[Data entries]
BEGIN
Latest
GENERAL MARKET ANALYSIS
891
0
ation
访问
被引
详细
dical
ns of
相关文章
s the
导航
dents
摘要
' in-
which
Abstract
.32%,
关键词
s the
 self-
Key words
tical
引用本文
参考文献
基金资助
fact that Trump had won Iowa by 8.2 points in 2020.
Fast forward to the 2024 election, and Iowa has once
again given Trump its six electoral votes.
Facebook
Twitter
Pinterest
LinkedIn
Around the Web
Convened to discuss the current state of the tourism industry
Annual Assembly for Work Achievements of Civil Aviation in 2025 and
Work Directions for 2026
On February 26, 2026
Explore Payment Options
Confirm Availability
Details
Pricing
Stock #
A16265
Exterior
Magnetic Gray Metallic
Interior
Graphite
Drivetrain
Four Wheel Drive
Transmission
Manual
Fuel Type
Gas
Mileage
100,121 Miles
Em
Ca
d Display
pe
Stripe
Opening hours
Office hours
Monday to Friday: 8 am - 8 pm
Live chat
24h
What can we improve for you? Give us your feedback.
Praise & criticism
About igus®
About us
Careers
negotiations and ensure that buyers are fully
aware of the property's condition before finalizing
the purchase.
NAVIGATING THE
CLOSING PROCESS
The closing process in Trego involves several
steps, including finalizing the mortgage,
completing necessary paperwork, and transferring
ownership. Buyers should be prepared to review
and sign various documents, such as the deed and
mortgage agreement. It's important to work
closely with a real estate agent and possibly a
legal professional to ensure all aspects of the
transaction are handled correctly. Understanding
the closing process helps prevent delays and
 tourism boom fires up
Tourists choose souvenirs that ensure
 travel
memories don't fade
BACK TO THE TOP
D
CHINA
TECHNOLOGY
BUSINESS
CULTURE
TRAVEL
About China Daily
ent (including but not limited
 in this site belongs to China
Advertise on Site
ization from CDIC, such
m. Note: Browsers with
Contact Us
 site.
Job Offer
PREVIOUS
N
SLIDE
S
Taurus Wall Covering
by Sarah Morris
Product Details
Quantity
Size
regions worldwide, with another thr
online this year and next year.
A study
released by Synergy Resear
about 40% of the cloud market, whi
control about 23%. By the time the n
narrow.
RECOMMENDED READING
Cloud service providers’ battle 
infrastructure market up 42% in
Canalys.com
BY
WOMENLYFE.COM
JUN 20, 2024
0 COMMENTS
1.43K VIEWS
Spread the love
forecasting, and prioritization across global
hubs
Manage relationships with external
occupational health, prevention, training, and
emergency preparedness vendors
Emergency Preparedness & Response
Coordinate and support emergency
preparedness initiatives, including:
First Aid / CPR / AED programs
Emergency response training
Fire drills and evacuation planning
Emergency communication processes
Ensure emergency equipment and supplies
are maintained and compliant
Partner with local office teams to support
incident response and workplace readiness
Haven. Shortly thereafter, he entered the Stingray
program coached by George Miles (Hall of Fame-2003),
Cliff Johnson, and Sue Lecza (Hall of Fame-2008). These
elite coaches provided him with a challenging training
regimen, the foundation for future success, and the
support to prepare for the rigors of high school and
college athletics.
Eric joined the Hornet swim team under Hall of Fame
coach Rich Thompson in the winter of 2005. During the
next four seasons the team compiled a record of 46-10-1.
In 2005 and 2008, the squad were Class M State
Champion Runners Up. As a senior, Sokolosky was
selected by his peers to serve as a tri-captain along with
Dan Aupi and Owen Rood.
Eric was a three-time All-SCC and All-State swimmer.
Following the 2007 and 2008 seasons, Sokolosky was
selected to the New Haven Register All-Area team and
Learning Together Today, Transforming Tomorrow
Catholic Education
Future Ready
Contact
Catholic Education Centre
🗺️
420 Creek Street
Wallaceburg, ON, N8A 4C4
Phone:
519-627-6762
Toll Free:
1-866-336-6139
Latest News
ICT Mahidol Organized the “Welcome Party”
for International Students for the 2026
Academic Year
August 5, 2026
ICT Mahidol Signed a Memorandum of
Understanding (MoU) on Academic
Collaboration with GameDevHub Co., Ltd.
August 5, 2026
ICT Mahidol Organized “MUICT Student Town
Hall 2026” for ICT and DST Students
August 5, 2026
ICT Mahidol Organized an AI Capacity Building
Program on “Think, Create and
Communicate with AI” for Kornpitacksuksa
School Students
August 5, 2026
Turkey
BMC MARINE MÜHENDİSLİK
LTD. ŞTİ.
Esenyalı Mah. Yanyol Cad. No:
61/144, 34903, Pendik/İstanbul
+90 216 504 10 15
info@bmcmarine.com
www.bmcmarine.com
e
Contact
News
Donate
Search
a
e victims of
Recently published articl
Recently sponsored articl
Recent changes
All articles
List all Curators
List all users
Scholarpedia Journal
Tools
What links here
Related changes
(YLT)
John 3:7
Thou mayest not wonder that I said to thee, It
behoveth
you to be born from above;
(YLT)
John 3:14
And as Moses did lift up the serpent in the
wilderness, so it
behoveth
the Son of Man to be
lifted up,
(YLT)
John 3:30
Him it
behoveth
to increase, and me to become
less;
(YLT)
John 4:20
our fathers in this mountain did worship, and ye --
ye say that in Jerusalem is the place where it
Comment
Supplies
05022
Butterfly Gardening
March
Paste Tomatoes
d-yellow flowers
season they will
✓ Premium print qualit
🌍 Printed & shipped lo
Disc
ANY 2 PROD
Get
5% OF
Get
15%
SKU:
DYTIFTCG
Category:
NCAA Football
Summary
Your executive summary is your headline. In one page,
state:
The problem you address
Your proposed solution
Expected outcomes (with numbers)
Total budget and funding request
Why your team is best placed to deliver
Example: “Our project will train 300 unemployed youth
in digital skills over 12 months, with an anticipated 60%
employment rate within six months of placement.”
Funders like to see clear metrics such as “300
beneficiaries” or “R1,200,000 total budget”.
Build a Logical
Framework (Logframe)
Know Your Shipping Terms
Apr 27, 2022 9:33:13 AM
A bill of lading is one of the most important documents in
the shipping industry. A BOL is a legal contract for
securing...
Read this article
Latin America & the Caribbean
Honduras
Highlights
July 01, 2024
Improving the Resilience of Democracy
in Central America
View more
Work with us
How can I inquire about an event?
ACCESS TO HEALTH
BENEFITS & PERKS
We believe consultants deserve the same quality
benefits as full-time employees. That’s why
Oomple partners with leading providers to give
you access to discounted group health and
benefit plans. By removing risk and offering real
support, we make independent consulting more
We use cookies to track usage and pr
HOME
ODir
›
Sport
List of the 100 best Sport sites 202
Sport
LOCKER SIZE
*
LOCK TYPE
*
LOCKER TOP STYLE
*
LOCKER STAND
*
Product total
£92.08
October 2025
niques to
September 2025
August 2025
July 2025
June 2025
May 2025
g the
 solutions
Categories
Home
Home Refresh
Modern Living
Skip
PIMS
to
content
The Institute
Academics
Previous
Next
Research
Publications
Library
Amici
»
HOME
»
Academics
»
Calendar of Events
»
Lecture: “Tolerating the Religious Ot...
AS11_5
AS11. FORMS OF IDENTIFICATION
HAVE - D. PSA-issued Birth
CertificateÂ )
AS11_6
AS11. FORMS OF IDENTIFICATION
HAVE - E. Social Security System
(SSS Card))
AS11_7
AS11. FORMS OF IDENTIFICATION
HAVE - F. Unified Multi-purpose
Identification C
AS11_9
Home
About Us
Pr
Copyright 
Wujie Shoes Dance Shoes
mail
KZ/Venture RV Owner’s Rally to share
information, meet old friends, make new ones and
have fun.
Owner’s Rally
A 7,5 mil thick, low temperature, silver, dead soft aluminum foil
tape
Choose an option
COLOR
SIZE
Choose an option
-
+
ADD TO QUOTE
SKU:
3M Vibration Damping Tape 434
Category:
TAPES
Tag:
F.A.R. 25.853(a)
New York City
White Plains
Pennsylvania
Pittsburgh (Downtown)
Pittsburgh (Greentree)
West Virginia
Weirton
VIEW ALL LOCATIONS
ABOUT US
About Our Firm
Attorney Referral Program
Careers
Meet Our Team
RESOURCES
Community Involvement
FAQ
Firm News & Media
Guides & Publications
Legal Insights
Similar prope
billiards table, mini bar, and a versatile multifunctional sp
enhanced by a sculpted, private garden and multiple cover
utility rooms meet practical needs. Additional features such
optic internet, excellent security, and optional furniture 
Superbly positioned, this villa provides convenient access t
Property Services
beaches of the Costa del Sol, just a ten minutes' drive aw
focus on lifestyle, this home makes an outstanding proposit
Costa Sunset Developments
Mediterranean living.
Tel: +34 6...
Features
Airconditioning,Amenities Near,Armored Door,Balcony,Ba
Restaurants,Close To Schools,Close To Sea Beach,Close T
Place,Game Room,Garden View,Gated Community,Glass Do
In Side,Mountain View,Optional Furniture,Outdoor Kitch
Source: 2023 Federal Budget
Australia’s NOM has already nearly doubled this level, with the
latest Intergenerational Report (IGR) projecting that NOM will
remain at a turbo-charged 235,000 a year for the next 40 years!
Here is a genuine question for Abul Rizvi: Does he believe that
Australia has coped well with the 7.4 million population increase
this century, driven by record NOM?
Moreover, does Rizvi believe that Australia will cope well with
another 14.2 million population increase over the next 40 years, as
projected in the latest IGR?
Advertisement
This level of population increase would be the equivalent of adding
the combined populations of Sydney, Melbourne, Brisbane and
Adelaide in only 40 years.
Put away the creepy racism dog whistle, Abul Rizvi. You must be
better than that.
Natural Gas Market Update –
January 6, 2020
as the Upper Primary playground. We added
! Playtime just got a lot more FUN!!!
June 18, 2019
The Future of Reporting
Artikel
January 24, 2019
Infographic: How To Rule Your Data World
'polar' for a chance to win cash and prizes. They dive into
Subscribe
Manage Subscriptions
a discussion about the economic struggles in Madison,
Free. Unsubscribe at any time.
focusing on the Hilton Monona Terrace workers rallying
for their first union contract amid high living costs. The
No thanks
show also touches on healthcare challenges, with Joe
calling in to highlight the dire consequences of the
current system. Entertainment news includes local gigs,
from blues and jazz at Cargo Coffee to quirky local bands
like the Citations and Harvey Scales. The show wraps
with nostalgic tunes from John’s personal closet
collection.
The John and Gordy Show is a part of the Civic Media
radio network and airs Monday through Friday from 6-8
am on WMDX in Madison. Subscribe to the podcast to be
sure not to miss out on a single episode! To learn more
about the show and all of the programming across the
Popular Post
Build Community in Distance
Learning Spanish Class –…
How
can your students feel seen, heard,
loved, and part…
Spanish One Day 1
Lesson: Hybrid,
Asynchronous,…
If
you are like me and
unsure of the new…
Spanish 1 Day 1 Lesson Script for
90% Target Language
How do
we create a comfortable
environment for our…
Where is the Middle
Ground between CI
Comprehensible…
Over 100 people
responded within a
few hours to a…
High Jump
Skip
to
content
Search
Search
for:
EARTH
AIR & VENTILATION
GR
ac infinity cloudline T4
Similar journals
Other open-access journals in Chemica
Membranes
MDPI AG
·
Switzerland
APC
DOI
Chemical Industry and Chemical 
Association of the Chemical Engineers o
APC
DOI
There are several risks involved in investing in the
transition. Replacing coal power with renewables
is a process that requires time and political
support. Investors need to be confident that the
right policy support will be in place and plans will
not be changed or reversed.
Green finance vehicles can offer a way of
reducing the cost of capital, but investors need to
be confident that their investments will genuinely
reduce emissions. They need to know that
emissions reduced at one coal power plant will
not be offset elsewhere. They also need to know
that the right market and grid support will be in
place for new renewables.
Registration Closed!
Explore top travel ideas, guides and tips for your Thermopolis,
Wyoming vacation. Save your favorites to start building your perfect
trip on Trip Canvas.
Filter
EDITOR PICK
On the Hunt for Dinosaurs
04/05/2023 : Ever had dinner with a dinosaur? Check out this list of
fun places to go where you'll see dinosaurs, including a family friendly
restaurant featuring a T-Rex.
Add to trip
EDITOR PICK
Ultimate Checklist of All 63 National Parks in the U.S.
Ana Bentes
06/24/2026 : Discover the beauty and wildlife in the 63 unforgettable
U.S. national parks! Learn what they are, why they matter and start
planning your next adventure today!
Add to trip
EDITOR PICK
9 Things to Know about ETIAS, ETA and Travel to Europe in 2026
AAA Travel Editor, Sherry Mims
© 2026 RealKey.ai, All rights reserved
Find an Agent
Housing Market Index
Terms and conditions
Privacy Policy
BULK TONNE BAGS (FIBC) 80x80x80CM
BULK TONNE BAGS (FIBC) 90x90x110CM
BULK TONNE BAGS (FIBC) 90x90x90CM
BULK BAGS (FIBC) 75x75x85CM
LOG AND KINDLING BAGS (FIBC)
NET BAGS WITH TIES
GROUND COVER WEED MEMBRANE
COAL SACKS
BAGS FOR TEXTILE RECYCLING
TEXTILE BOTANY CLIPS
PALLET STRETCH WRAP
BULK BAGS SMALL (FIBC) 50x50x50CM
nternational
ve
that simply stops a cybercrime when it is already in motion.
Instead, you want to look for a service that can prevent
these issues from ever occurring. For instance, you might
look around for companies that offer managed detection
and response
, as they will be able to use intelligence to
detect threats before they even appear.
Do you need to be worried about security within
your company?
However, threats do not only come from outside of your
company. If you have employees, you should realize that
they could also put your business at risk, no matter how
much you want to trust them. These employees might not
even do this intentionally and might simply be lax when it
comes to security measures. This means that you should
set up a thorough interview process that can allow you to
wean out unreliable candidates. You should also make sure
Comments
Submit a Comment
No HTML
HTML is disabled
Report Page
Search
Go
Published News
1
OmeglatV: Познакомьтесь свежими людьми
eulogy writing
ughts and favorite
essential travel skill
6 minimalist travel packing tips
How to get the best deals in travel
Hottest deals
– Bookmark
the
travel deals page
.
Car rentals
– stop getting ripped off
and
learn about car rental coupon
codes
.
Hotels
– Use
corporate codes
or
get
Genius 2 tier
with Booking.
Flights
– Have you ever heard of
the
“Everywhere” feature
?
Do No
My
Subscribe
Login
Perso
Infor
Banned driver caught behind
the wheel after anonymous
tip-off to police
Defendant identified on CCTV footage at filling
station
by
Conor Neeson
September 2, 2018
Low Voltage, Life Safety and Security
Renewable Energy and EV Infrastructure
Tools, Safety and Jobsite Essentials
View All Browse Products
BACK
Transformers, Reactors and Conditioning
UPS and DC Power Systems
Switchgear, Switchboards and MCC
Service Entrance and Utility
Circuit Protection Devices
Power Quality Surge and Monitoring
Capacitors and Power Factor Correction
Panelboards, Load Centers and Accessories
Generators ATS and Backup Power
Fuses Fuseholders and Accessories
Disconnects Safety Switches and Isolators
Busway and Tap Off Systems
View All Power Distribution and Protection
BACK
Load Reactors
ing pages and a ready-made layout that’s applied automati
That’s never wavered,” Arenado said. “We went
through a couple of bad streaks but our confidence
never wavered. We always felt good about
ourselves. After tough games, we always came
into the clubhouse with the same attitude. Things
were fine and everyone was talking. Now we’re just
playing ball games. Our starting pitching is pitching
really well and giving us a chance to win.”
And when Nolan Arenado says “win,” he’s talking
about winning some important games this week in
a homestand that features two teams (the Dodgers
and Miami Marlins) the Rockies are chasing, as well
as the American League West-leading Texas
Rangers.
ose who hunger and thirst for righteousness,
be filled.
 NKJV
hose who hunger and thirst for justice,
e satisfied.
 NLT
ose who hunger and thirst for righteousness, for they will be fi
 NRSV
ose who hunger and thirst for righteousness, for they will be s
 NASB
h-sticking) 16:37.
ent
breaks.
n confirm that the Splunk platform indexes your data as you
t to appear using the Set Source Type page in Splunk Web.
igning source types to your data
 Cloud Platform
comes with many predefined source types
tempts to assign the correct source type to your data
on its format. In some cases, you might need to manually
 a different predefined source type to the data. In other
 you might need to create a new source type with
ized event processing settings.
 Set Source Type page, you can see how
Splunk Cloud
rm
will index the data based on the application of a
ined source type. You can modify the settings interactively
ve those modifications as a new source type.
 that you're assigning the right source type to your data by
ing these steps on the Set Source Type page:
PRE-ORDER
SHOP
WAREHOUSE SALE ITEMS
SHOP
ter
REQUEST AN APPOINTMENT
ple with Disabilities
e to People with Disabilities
END
## WHAT TO WORK ON
I'd like the lines above from the one with "Disconnects Safety Switches and Isolators" up to and including the one with "a homestand that" copied exactly, with no other lines.

## ANSWER BOX
Disconnects Safety Switches and Isolators
Busway and Tap Off Systems
View All Power Distribution and Protection
BACK
Load Reactors
ing pages and a ready-made layout that’s applied automati
That’s never wavered,” Arenado said. “We went
through a couple of bad streaks but our confidence
never wavered. We always felt good about
ourselves. After tough games, we always came
into the clubhouse with the same attitude. Things
were fine and everyone was talking. Now we’re just
playing ball games. Our starting pitching is pitching
really well and giving us a chance to win.”
And when Nolan Arenado says “win,” he’s talking
about winning some important games this week in
a homestand that features two teams (the Dodgers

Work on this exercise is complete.